In your copy of the data, omit the pictures and keep all else exactly as given.

Bounding box prediction data:
* * *

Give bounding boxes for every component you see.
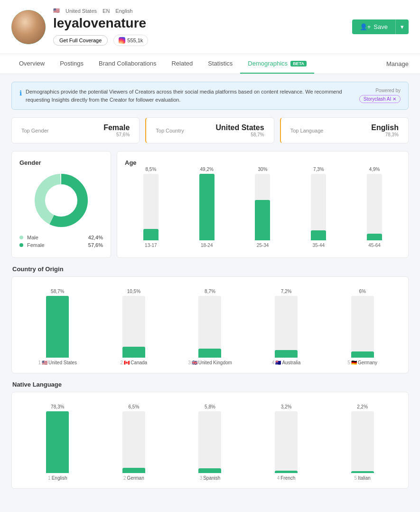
country-bar-pct: 8,7%: [205, 289, 215, 294]
nav-brand-collaborations[interactable]: Brand Collaborations: [91, 54, 164, 74]
language-bar-label: 1 English: [48, 475, 67, 481]
language-section-title-wrapper: Native Language: [11, 381, 409, 388]
nav-postings[interactable]: Postings: [52, 54, 91, 74]
language-bar-bg: [351, 411, 374, 473]
svg-point-2: [47, 186, 75, 215]
language-chart-card: 78,3% 1 English 6,5% 2 German 5,8% 3 Spa…: [11, 392, 409, 489]
language-bar-pct: 78,3%: [51, 404, 64, 409]
language-bar-bg: [198, 411, 221, 473]
language-bar-fill: [122, 468, 145, 473]
save-person-icon: 👤+: [360, 23, 371, 30]
male-pct: 42,4%: [88, 235, 103, 240]
info-banner: ℹ Demographics provide the potential Vie…: [11, 82, 409, 110]
country-bar-pct: 7,2%: [281, 289, 292, 294]
save-dropdown-button[interactable]: ▾: [395, 19, 409, 34]
language-bar-label: 3 Spanish: [200, 475, 221, 481]
nav-demographics[interactable]: Demographics BETA: [240, 54, 314, 74]
country-bar-fill: [351, 351, 374, 358]
country-bar-label: 3 🇬🇧 United Kingdom: [188, 360, 232, 365]
male-dot: [19, 236, 23, 239]
language-pct: 78,3%: [371, 132, 399, 137]
powered-by: Powered by Storyclash AI ✕: [359, 88, 401, 103]
age-bar-pct: 30%: [258, 167, 267, 172]
age-bar-group: 8,5% 13-17: [125, 162, 177, 248]
country-name: United States: [65, 8, 97, 14]
gender-pct: 57,6%: [103, 132, 130, 137]
country-bar-bg: [351, 296, 374, 358]
save-button[interactable]: 👤+ Save: [352, 19, 395, 34]
nav-overview[interactable]: Overview: [11, 54, 52, 74]
language-bar-group: 3,2% 4 French: [248, 400, 325, 481]
country-bar-fill: [198, 349, 221, 358]
age-bar-label: 18-24: [201, 243, 213, 248]
age-bar-pct: 8,5%: [146, 167, 157, 172]
age-bar-label: 13-17: [145, 243, 157, 248]
age-bar-pct: 4,9%: [369, 167, 380, 172]
language-name: English: [115, 8, 132, 14]
age-bar-bg: [143, 174, 159, 240]
age-bar-group: 30% 25-34: [237, 162, 289, 248]
age-chart-card: Age 8,5% 13-17 49,2% 18-24 30% 25-34 7,3…: [117, 151, 409, 258]
language-bar-label: 5 Italian: [355, 475, 371, 481]
language-bar-group: 5,8% 3 Spanish: [172, 400, 248, 481]
female-legend-item: Female 57,6%: [19, 242, 103, 248]
country-bar-group: 7,2% 4 🇦🇺 Australia: [248, 284, 325, 365]
age-bar-label: 25-34: [257, 243, 269, 248]
age-bar-fill: [143, 229, 159, 240]
language-bar-fill: [198, 468, 221, 473]
nav-statistics[interactable]: Statistics: [200, 54, 240, 74]
powered-by-label: Powered by: [375, 88, 401, 93]
language-bar-pct: 6,5%: [128, 404, 139, 409]
instagram-followers-badge: 555,1k: [113, 35, 148, 46]
nav-items: Overview Postings Brand Collaborations R…: [11, 54, 314, 74]
language-bar-group: 78,3% 1 English: [19, 400, 96, 481]
age-bar-chart: 8,5% 13-17 49,2% 18-24 30% 25-34 7,3% 35…: [125, 172, 401, 248]
age-bar-fill: [367, 234, 382, 240]
language-label: Top Language: [290, 128, 324, 133]
donut-chart: [19, 172, 103, 229]
gender-legend: Male 42,4% Female 57,6%: [19, 235, 103, 248]
country-label: Top Country: [156, 128, 184, 133]
language-bar-pct: 2,2%: [357, 404, 368, 409]
language-flag: EN: [103, 8, 110, 14]
country-section-title: Country of Origin: [12, 265, 409, 273]
age-bar-bg: [367, 174, 382, 240]
country-bar-group: 58,7% 1 🇺🇸 United States: [19, 284, 96, 365]
donut-svg: [33, 172, 90, 229]
gender-chart-card: Gender Male 42,4% Female: [11, 151, 111, 258]
country-bar-fill: [46, 296, 69, 358]
beta-badge: BETA: [290, 61, 307, 66]
language-bar-group: 6,5% 2 German: [96, 400, 172, 481]
language-value: English: [371, 123, 399, 132]
country-bar-label: 1 🇺🇸 United States: [38, 360, 77, 365]
age-bar-fill: [199, 174, 215, 240]
country-bar-label: 4 🇦🇺 Australia: [272, 360, 300, 365]
age-bar-group: 4,9% 45-64: [348, 162, 401, 248]
followers-count: 555,1k: [127, 38, 143, 43]
main-content: ℹ Demographics provide the potential Vie…: [0, 74, 420, 504]
country-bar-group: 10,5% 2 🇨🇦 Canada: [96, 284, 172, 365]
age-bar-fill: [311, 230, 326, 240]
male-label: Male: [27, 235, 84, 240]
language-bar-bg: [275, 411, 298, 473]
manage-link[interactable]: Manage: [386, 60, 409, 67]
storyclash-badge[interactable]: Storyclash AI ✕: [359, 95, 401, 103]
stat-card-language: Top Language English 78,3%: [280, 117, 409, 143]
nav-related[interactable]: Related: [164, 54, 200, 74]
get-full-coverage-button[interactable]: Get Full Coverage: [53, 35, 108, 46]
age-bar-bg: [311, 174, 326, 240]
top-stats: Top Gender Female 57,6% Top Country Unit…: [11, 117, 409, 143]
country-bar-bg: [122, 296, 145, 358]
age-bar-label: 45-64: [368, 243, 381, 248]
age-bar-group: 49,2% 18-24: [181, 162, 233, 248]
gender-value: Female: [103, 123, 130, 132]
age-bar-bg: [199, 174, 215, 240]
country-bar-group: 8,7% 3 🇬🇧 United Kingdom: [172, 284, 248, 365]
gender-age-row: Gender Male 42,4% Female: [11, 151, 409, 258]
country-bar-bg: [198, 296, 221, 358]
language-bar-pct: 3,2%: [281, 404, 292, 409]
navigation-bar: Overview Postings Brand Collaborations R…: [0, 54, 420, 74]
language-bar-group: 2,2% 5 Italian: [324, 400, 401, 481]
banner-text-wrapper: ℹ Demographics provide the potential Vie…: [19, 88, 354, 104]
country-bar-pct: 58,7%: [51, 289, 64, 294]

* * *

The completed task:
Give bounding boxes for every component you see.
country-bar-pct: 8,7%: [205, 289, 215, 294]
nav-brand-collaborations[interactable]: Brand Collaborations: [91, 54, 164, 74]
language-bar-label: 1 English: [48, 475, 67, 481]
language-section-title-wrapper: Native Language: [11, 381, 409, 388]
nav-postings[interactable]: Postings: [52, 54, 91, 74]
language-bar-bg: [351, 411, 374, 473]
svg-point-2: [47, 186, 75, 215]
language-chart-card: 78,3% 1 English 6,5% 2 German 5,8% 3 Spa…: [11, 392, 409, 489]
language-bar-pct: 78,3%: [51, 404, 64, 409]
language-bar-bg: [198, 411, 221, 473]
language-bar-fill: [122, 468, 145, 473]
save-person-icon: 👤+: [360, 23, 371, 30]
male-pct: 42,4%: [88, 235, 103, 240]
info-banner: ℹ Demographics provide the potential Vie…: [11, 82, 409, 110]
country-bar-pct: 7,2%: [281, 289, 292, 294]
save-dropdown-button[interactable]: ▾: [395, 19, 409, 34]
language-bar-label: 3 Spanish: [200, 475, 221, 481]
nav-demographics[interactable]: Demographics BETA: [240, 54, 314, 74]
country-bar-fill: [351, 351, 374, 358]
country-bar-label: 3 🇬🇧 United Kingdom: [188, 360, 232, 365]
male-dot: [19, 236, 23, 239]
language-pct: 78,3%: [371, 132, 399, 137]
powered-by: Powered by Storyclash AI ✕: [359, 88, 401, 103]
age-bar-pct: 30%: [258, 167, 267, 172]
age-bar-group: 8,5% 13-17: [125, 162, 177, 248]
country-name: United States: [65, 8, 97, 14]
gender-pct: 57,6%: [103, 132, 130, 137]
country-bar-bg: [351, 296, 374, 358]
save-button[interactable]: 👤+ Save: [352, 19, 395, 34]
nav-overview[interactable]: Overview: [11, 54, 52, 74]
language-bar-group: 3,2% 4 French: [248, 400, 325, 481]
country-bar-fill: [198, 349, 221, 358]
age-bar-label: 18-24: [201, 243, 213, 248]
age-bar-pct: 8,5%: [146, 167, 157, 172]
age-bar-label: 13-17: [145, 243, 157, 248]
age-bar-pct: 4,9%: [369, 167, 380, 172]
language-name: English: [115, 8, 132, 14]
age-bar-bg: [143, 174, 159, 240]
age-bar-group: 30% 25-34: [237, 162, 289, 248]
age-chart-card: Age 8,5% 13-17 49,2% 18-24 30% 25-34 7,3…: [117, 151, 409, 258]
language-bar-label: 5 Italian: [355, 475, 371, 481]
language-bar-group: 5,8% 3 Spanish: [172, 400, 248, 481]
female-legend-item: Female 57,6%: [19, 242, 103, 248]
country-bar-group: 7,2% 4 🇦🇺 Australia: [248, 284, 325, 365]
age-bar-label: 25-34: [257, 243, 269, 248]
age-bar-fill: [143, 229, 159, 240]
language-bar-fill: [198, 468, 221, 473]
nav-statistics[interactable]: Statistics: [200, 54, 240, 74]
powered-by-label: Powered by: [375, 88, 401, 93]
language-bar-pct: 6,5%: [128, 404, 139, 409]
instagram-followers-badge: 555,1k: [113, 35, 148, 46]
nav-items: Overview Postings Brand Collaborations R…: [11, 54, 314, 74]
language-bar-group: 78,3% 1 English: [19, 400, 96, 481]
age-bar-chart: 8,5% 13-17 49,2% 18-24 30% 25-34 7,3% 35…: [125, 172, 401, 248]
age-bar-fill: [367, 234, 382, 240]
language-label: Top Language: [290, 128, 324, 133]
donut-chart: [19, 172, 103, 229]
gender-legend: Male 42,4% Female 57,6%: [19, 235, 103, 248]
country-label: Top Country: [156, 128, 184, 133]
language-bar-pct: 2,2%: [357, 404, 368, 409]
language-flag: EN: [103, 8, 110, 14]
country-section-title: Country of Origin: [12, 265, 409, 273]
age-bar-bg: [367, 174, 382, 240]
country-bar-group: 58,7% 1 🇺🇸 United States: [19, 284, 96, 365]
donut-svg: [33, 172, 90, 229]
gender-chart-card: Gender Male 42,4% Female: [11, 151, 111, 258]
country-bar-fill: [46, 296, 69, 358]
beta-badge: BETA: [290, 61, 307, 66]
language-bar-group: 6,5% 2 German: [96, 400, 172, 481]
language-value: English: [371, 123, 399, 132]
country-bar-label: 1 🇺🇸 United States: [38, 360, 77, 365]
age-bar-fill: [199, 174, 215, 240]
country-bar-label: 4 🇦🇺 Australia: [272, 360, 300, 365]
age-bar-group: 4,9% 45-64: [348, 162, 401, 248]
followers-count: 555,1k: [127, 38, 143, 43]
main-content: ℹ Demographics provide the potential Vie…: [0, 74, 420, 504]
country-bar-group: 10,5% 2 🇨🇦 Canada: [96, 284, 172, 365]
age-bar-fill: [311, 230, 326, 240]
male-label: Male: [27, 235, 84, 240]
language-bar-bg: [275, 411, 298, 473]
manage-link[interactable]: Manage: [386, 60, 409, 67]
storyclash-badge[interactable]: Storyclash AI ✕: [359, 95, 401, 103]
stat-card-language: Top Language English 78,3%: [280, 117, 409, 143]
nav-related[interactable]: Related: [164, 54, 200, 74]
get-full-coverage-button[interactable]: Get Full Coverage: [53, 35, 108, 46]
age-bar-bg: [311, 174, 326, 240]
top-stats: Top Gender Female 57,6% Top Country Unit…: [11, 117, 409, 143]
country-bar-bg: [122, 296, 145, 358]
age-bar-label: 45-64: [368, 243, 381, 248]
age-bar-group: 49,2% 18-24: [181, 162, 233, 248]
gender-value: Female: [103, 123, 130, 132]
age-bar-bg: [199, 174, 215, 240]
country-bar-group: 8,7% 3 🇬🇧 United Kingdom: [172, 284, 248, 365]
gender-age-row: Gender Male 42,4% Female: [11, 151, 409, 258]
country-bar-bg: [198, 296, 221, 358]
language-bar-pct: 3,2%: [281, 404, 292, 409]
navigation-bar: Overview Postings Brand Collaborations R…: [0, 54, 420, 74]
language-bar-group: 2,2% 5 Italian: [324, 400, 401, 481]
banner-text-wrapper: ℹ Demographics provide the potential Vie…: [19, 88, 354, 104]
country-bar-pct: 58,7%: [51, 289, 64, 294]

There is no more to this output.